Justice as relationship outcome?

MandMaud

I'm thinking Libra too - the minute you said this:
That's the thing, I'm never all in.
Is Libra, or the seventh house, strong in your chart by any chance? :)

wearing myself out mentally to the point where I no longer care.
A very swordsy (airy!) kind of burnout, indeed.

What do I risk? Giving a damn, hoping etc that's energy I could spend on a million other things instead of allow myself to have feelings (no matter how little or big they could be) only to have it go to waste on someone who's probably only going to hurt and disappoint me. I should point out I'm very good at controlling how I feel about someone. I don't know, before it was easy because it was a fantasy but now I'm actually going to see him and see where this goes.

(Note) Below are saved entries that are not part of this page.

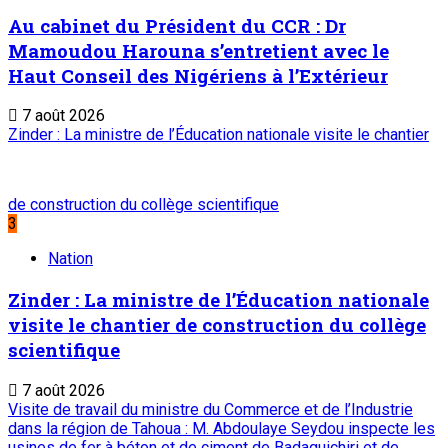
Au cabinet du Président du CCR : Dr
Mamoudou Harouna s’entretient avec le
Haut Conseil des Nigériens à l’Extérieur
7 août 2026
Zinder : La ministre de l’Éducation nationale visite le chantier
de construction du collège scientifique
3
Nation
Zinder : La ministre de l’Éducation nationale
visite le chantier de construction du collège
scientifique
7 août 2026
Visite de travail du ministre du Commerce et de l’Industrie
dans la région de Tahoua : M. Abdoulaye Seydou inspecte les
usines de fer à béton et de ciment de Badaguichiri et de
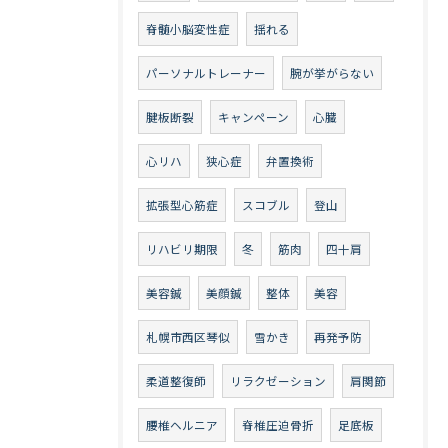
脊髄小脳変性症
揺れる
パーソナルトレーナー
腕が挙がらない
腱板断裂
キャンペーン
心臓
心リハ
狭心症
弁置換術
拡張型心筋症
スコブル
登山
リハビリ期限
冬
筋肉
四十肩
美容鍼
美顔鍼
整体
美容
札幌市西区琴似
雪かき
再発予防
柔道整復師
リラクゼーション
肩関節
腰椎ヘルニア
脊椎圧迫骨折
足底板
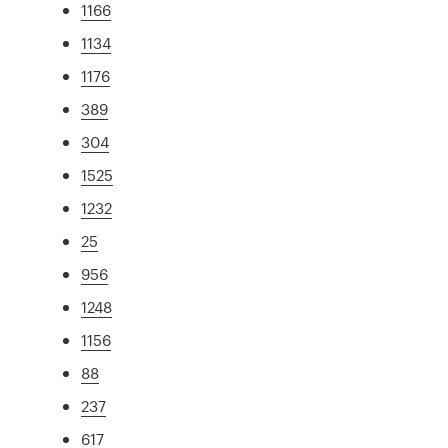
1166
1134
1176
389
304
1525
1232
25
956
1248
1156
88
237
617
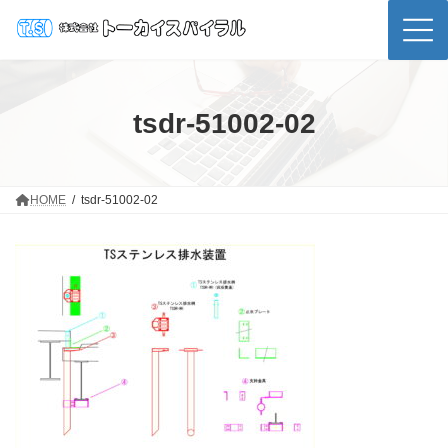
コ
ナ
ン
ビ
テ
ゲ
ン
ー
ツ
シ
へ
ョ
ス
ン
tsdr-51002-02
キ
に
ッ
移
プ
動
HOME
tsdr-51002-02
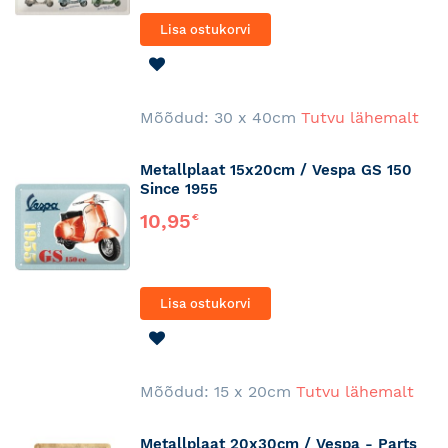
Lisa ostukorvi
LISA
SOOVINIMEKIRJA
Mõõdud: 30 x 40cm
Tutvu lähemalt
Metallplaat 15x20cm / Vespa GS 150
Since 1955
10,95
€
Lisa ostukorvi
LISA
SOOVINIMEKIRJA
Mõõdud: 15 x 20cm
Tutvu lähemalt
Metallplaat 20x30cm / Vespa - Parts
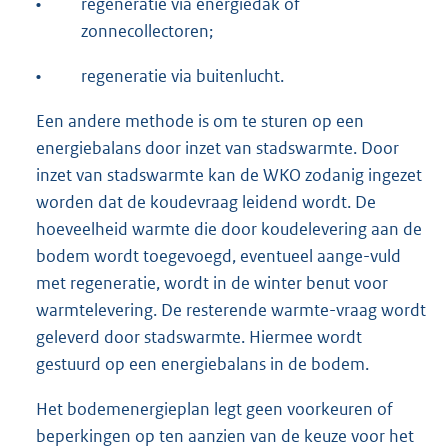
•
regeneratie via energiedak of
zonnecollectoren;
•
regeneratie via buitenlucht.
Een andere methode is om te sturen op een
energiebalans door inzet van stadswarmte. Door
inzet van stadswarmte kan de WKO zodanig ingezet
worden dat de koudevraag leidend wordt. De
hoeveelheid warmte die door koudelevering aan de
bodem wordt toegevoegd, eventueel aange-vuld
met regeneratie, wordt in de winter benut voor
warmtelevering. De resterende warmte-vraag wordt
geleverd door stadswarmte. Hiermee wordt
gestuurd op een energiebalans in de bodem.
Het bodemenergieplan legt geen voorkeuren of
beperkingen op ten aanzien van de keuze voor het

I used to think the worst thing that could happen would be never knowing, but now I think the worst part would be knowing it wasn't worth it.

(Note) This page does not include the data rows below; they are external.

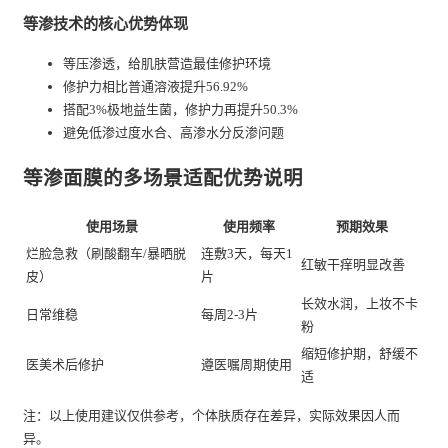
等渗技术的核心优势体现
等压渗透，给肌肤营造最佳修护环境
修护力相比普通溶液提升56.92%
搭配3%极地益生菌，修护力再提升50.3%
避免低渗过度水合、高渗水分反渗问题
等渗面膜的多场景适配优势说明
使用场景
使用频率
预期效果
烂脸急救（刷酸翻车/暴晒脱
连敷3天，每天1
红敏干痒明显改善
皮）
片
长效水润，上妆不卡
日常维稳
每周2-3片
粉
缩短修护期，舒缓不
医美术后修护
遵医嘱周期使用
适
注：以上使用建议仅供参考，个体肤质存在差异，实际效果因人而
异。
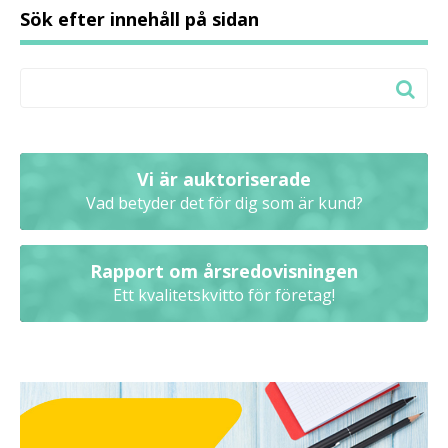
Sök efter innehåll på sidan
Vi är auktoriserade
Vad betyder det för dig som är kund?
Rapport om årsredovisningen
Ett kvalitetskvitto för företag!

Myself, I wasted a lot of opportunities over the years by refusing to risk being disappointed. Leaping fully in, and being wrong, does hurt, and sometimes makes you look silly, but it's a much richer life and I don't regret dropping the more cautious, controlled mode of living. I make the same choice over and over again (my self-protective nature hasn't gone away, drawing back from attaching). Just saying. :)

The bizarre thing is that I'm not afraid of moving all by myself to a foreign country but I'm terrified of seeing him despite talking to this guy almost everyday for a whole year.

I completely get this! I'd be exactly the same. I have lived abroad (Japan - couldn't even read the road signs) and am about to start travelling solo, with health problems and whitening hair. No problem. Meeting people who had been long-term penfriends - I had loads of penfriends and eventually met a few of them - that scared me silly, and none of those were really important in an emotional/romantic way. Don't ask for feelings to make sense, that's not what they're for! :)

Of course you're terrified! I would explain your new "distance" to him, just as you have explained it here. If nothing else, that's only fair to him, as no doubt he's already picking up that something has changed. If you like, you could specify that you'll meet only for lunch once every few weeks, something like that. No strings. Be prepared with safe, impersonal topics to talk about such as the weather(!), history of that city, local places to visit, things like that; then if you don't need them to fall back on, that's a bonus, but you have them to retreat to if you get uncomfortable with the conversation either getting too deep, or stalling altogether. You have a friend in a place where you'll be a stranger, that's always nice to have, and it can remain just that without loss of face, if you communicate how you need to do it *beforehand* (in the way you communicate most easily, email!).

As a "future" card, Justice may refer to the cool and non-committal way of going about things. It isn't decreed, it's your choice.[EDIT: I mean that this way isn't decreed, it isn't the set-in-stone future.] I suggest you compare how much you'd miss him as a correspondent if you call it off, with how bad you'll feel if you get to know him in person and he turns out to be "just" a good friend.